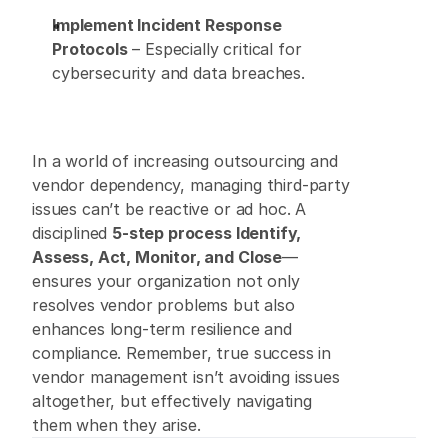
Implement Incident Response 
Protocols
 – Especially critical for 
cybersecurity and data breaches. 
In a world of increasing outsourcing and 
vendor dependency, managing third-party 
issues can’t be reactive or ad hoc. A 
disciplined 
5-step process Identify, 
Assess, Act, Monitor, and Close
—
ensures your organization not only 
resolves vendor problems but also 
enhances long-term resilience and 
compliance. Remember, true success in 
vendor management isn’t avoiding issues 
altogether, but effectively navigating 
them when they arise. 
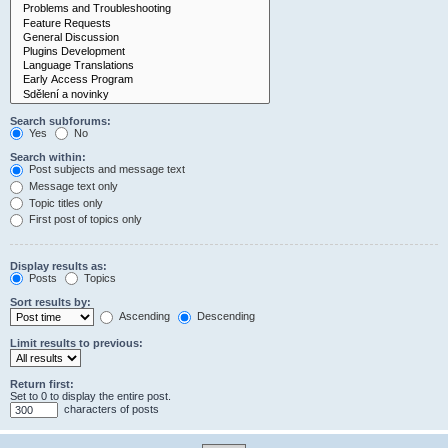
Search subforums:
Yes
No
Search within:
Post subjects and message text
Message text only
Topic titles only
First post of topics only
Display results as:
Posts
Topics
Sort results by:
Ascending
Descending
Limit results to previous:
Return first:
Set to 0 to display the entire post.
characters of posts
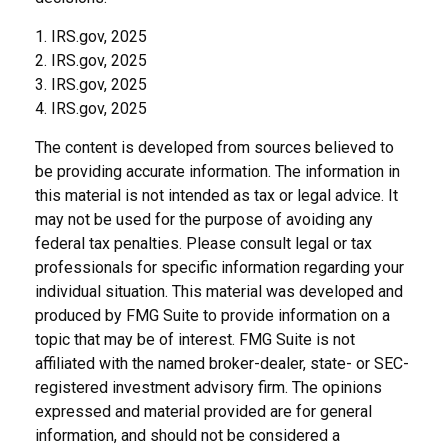
1. IRS.gov, 2025
2. IRS.gov, 2025
3. IRS.gov, 2025
4. IRS.gov, 2025
The content is developed from sources believed to
be providing accurate information. The information in
this material is not intended as tax or legal advice. It
may not be used for the purpose of avoiding any
federal tax penalties. Please consult legal or tax
professionals for specific information regarding your
individual situation. This material was developed and
produced by FMG Suite to provide information on a
topic that may be of interest. FMG Suite is not
affiliated with the named broker-dealer, state- or SEC-
registered investment advisory firm. The opinions
expressed and material provided are for general
information, and should not be considered a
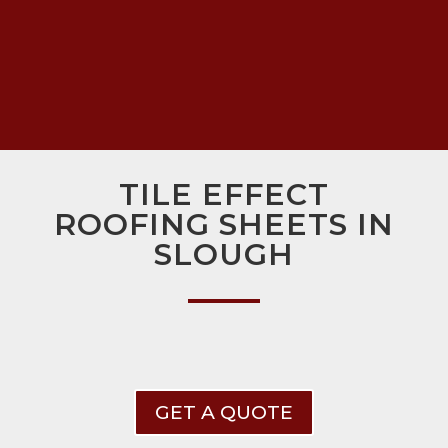
TILE EFFECT
ROOFING SHEETS IN
SLOUGH
GET A QUOTE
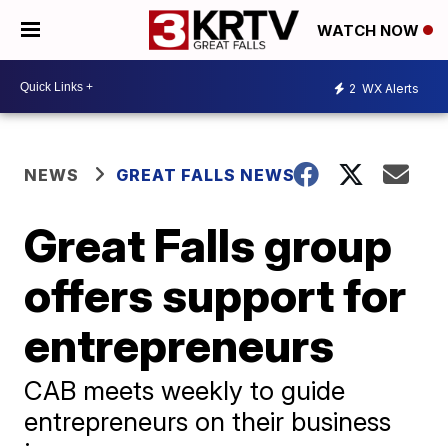
WATCH NOW
2
WX Alerts
NEWS
GREAT FALLS NEWS
Great Falls group
offers support for
entrepreneurs
CAB meets weekly to guide
entrepreneurs on their business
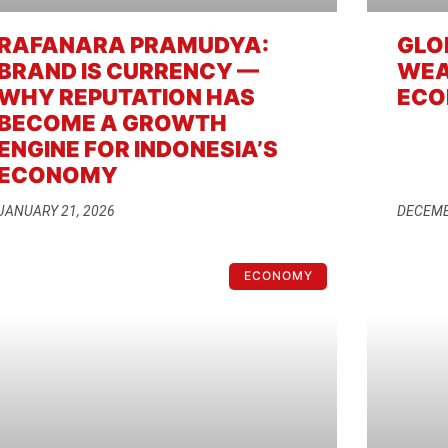
RAFANARA PRAMUDYA:
GLO
BRAND IS CURRENCY —
WEA
WHY REPUTATION HAS
ECO
BECOME A GROWTH
ENGINE FOR INDONESIA’S
ECONOMY
JANUARY 21, 2026
DECEMB
ECONOMY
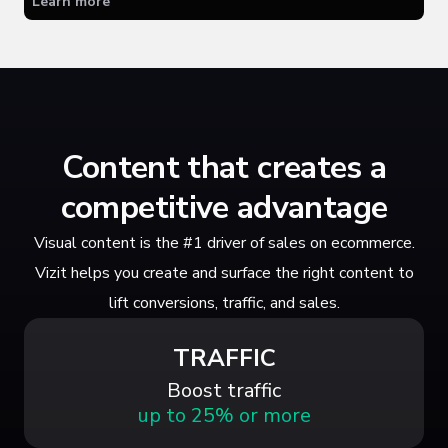
Learn more
Content that creates a
competitive advantage
Visual content is the #1 driver of sales on ecommerce.
Vizit helps you create and surface the right content to
lift conversions, traffic, and sales.
TRAFFIC
Boost traffic
up to 25% or more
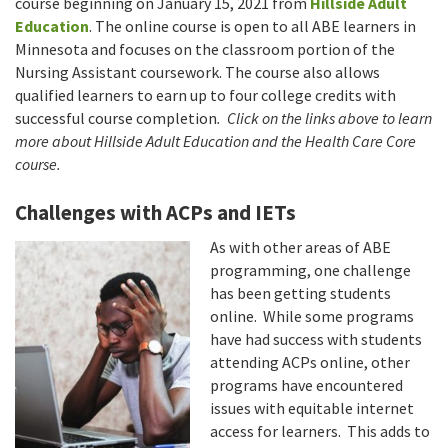
course beginning on January 15, 2021 from
Hillside Adult
Education
. The online course is open to all ABE learners in
Minnesota and focuses on the classroom portion of the
Nursing Assistant coursework. The course also allows
qualified learners to earn up to four college credits with
successful course completion
. Click on the links above to learn
more about Hillside Adult Education and the Health Care Core
course.
Challenges with ACPs and IETs
As with other areas of ABE
programming, one challenge
has been getting students
online. While some programs
have had success with students
attending ACPs online, other
programs have encountered
issues with equitable internet
access for learners. This adds to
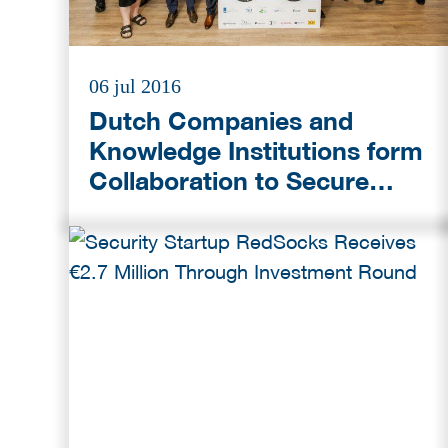
06 jul 2016
Dutch Companies and
Knowledge Institutions form
Collaboration to Secure
Japan’s Critical
Infrastructure during
Olympic Games in Tokyo
(2020)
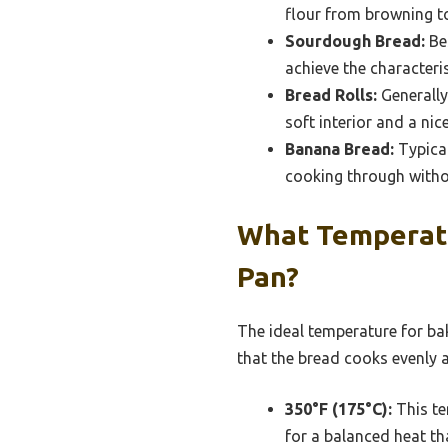
flour from browning to
Sourdough Bread:
Bes
achieve the characteri
Bread Rolls:
Generally
soft interior and a ni
Banana Bread:
Typical
cooking through witho
What Temperatur
Pan?
The ideal temperature for bak
that the bread cooks evenly a
350°F (175°C):
This te
for a balanced heat th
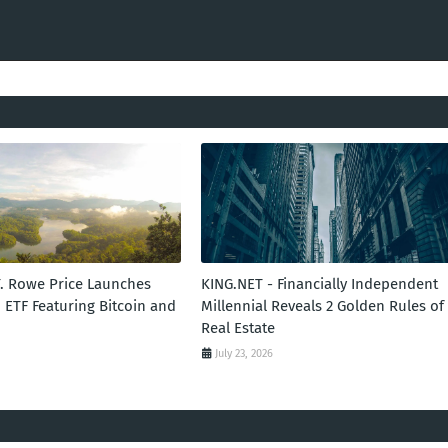
T. Rowe Price Launches
KING.NET - Financially Independent
 ETF Featuring Bitcoin and
Millennial Reveals 2 Golden Rules of
Real Estate
July 23, 2026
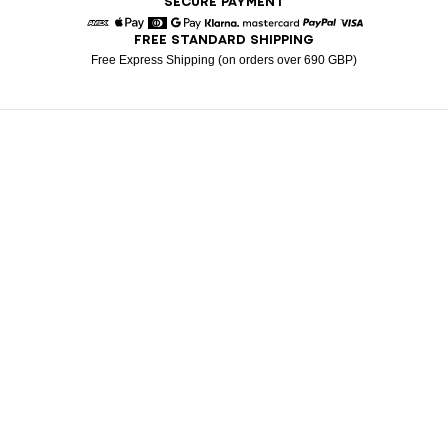
SECURE PAYMENT
FREE STANDARD SHIPPING
American Express
Apple Pay
Diners
Google Pay
Klarna
Mastercard
Paypal
Visa
Free Express Shipping (on orders over 690 GBP)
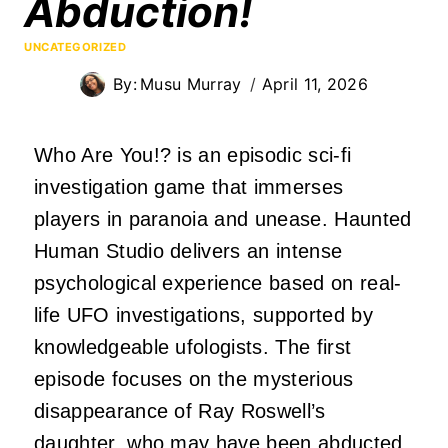
Abduction!
UNCATEGORIZED
By:
Musu Murray
April 11, 2026
Who Are You!? is an episodic sci-fi
investigation game that immerses
players in paranoia and unease. Haunted
Human Studio delivers an intense
psychological experience based on real-
life UFO investigations, supported by
knowledgeable ufologists. The first
episode focuses on the mysterious
disappearance of Ray Roswell’s
daughter, who may have been abducted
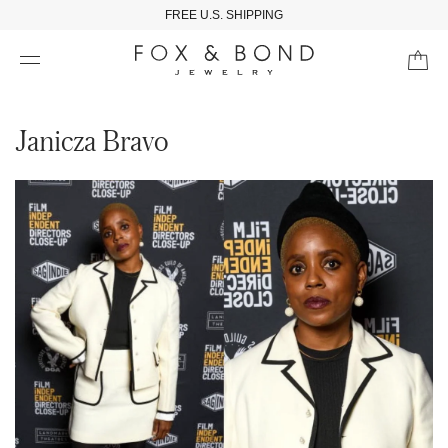
FREE U.S. SHIPPING
Janicza Bravo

* * * * *

__WORK REQUIRED__
Lines with "avoiding" in them are what the answer must contain; copy each from the records above.

__YOUR RESPONSE__
vendor management isn’t avoiding issues 
may not be used for the purpose of avoiding any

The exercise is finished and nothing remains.